Open Source Developers @ Google Speaker Series: Ben Collins-Sussman and Brian Fitzpatrick
What’s In It for Me? How Your Company Can Benefit from Open Sourcing Code
As the open source community continues to clamor for more companies to open source their code, more and more executives are asking themselves just what open source can do for their company. There are a number of ways for a company to open source an internal project: from tossing code over the wall on the one hand to running a fully open development project on the other to any combination of the two.
This talk will discuss the costs and benefits associated with each method as well as how to successfully launch your new open source project.
I really enjoyed this tech talk about the benefits of open sourcing code. and Brian briefly summarise what motivates people working on projects to make them open source:
- a desire to create better software,
- or to create a relationship with you users,
- or in some cases it’s simply good PR,
- or perhaps it’s simply goodwill on the part of some techies,
- or it can be a way to get free labour .
- or it can be a way to change or subvert an entire industry ( take over the world )
They also provide a useful set of criteria with which to measure the health of an open source project, you can do this by measuring the health of the community:
- Lots of usage ( not users! )
- A number of active developers
- Constant improvements and releases
- No community == dead software
I liked their descriptions of the various differnt approaches organisations take when open sourcing software, these range from the Fake Approach, where organisations rather cynically decide to Open Source their code but do so without using a license approved by the open source initiative, this is little more than a PR exercise and in real terms means the code isn’t really open source and it can alienate both users and developers.
The second approach is to Throw Code Over The Wall, this basically means you remove any names from the code files, you add the appropriate licenses, you tar the whole thing up, post it and then simply walk away. This generates PR and is relatively effortless but it still doesn’t create a community nor does it really attract real techies. You often find that organisations that no longer wish to continue maintaining some piece of software use this approach.

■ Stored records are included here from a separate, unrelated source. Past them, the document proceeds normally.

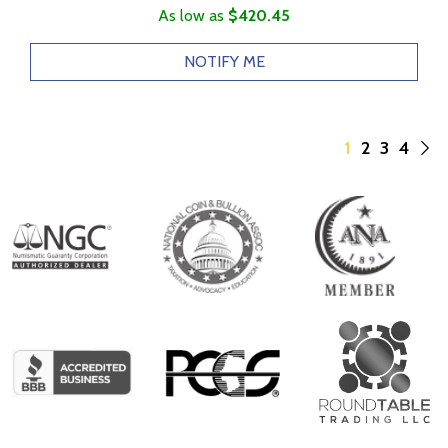
As low as
$420.45
NOTIFY ME
1
2
3
4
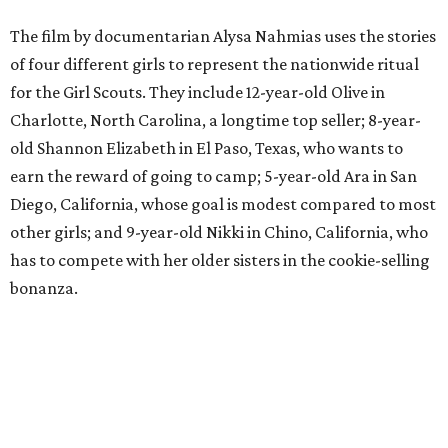
The film by documentarian Alysa Nahmias uses the stories
of four different girls to represent the nationwide ritual
for the Girl Scouts. They include 12-year-old Olive in
Charlotte, North Carolina, a longtime top seller; 8-year-
old Shannon Elizabeth in El Paso, Texas, who wants to
earn the reward of going to camp; 5-year-old Ara in San
Diego, California, whose goal is modest compared to most
other girls; and 9-year-old Nikki in Chino, California, who
has to compete with her older sisters in the cookie-selling
bonanza.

Then there is the Develop Internally, Post Externally. You have a public code repository, where you develop in house but allow the external world to see what your doing. This allows occasional volunteers to submit patches but really there’s no incentive for outsiders to get involved because your not really giving anyone outside the organisation a sense of ownership … this can lead to mistrust, and creates barriers..
Next you have the Open Monarchy, where there are public discussions, there is a public repository, but committers are mostly employees and occasionally individuals outside the organisations. However in this approach one organisation or one individual rules the project and makes all the key decisions. This approach has the benefit that it will garner more credibility from the technical community and you probably will find more volunteers stepping forward to participate in the open discussions your having and to sometimes contribute. But the reality is that this is virtually the same as the previous approach except the discussions are taking place in public and as thus people can participate even though the corporate agenda always wins.
Finally there is Consensus Based Development, in which almost everything is public, all decisions are based on a consensus of the committers – project is its own organisation it exists independently of any organisation. In order to join the community you have to earn your access in other words you have to earn commit privileges. The advantage of this approach is that you build a long term, sustainable community, with a passionate following of committed developers which invariably results in better software.
I found the talk to be extremely informative and it raised my awareness or certainly made me re-think what my definition of open source actually is. In fact this is all particularly relevant to me at the moment given that our development group at Talis is beginning to Open Source some of our software, and I’m wondering what the best way of doing this might actually be.
This is an excellent video to watch and it will challenge your definition of what constitutes an Open Source project.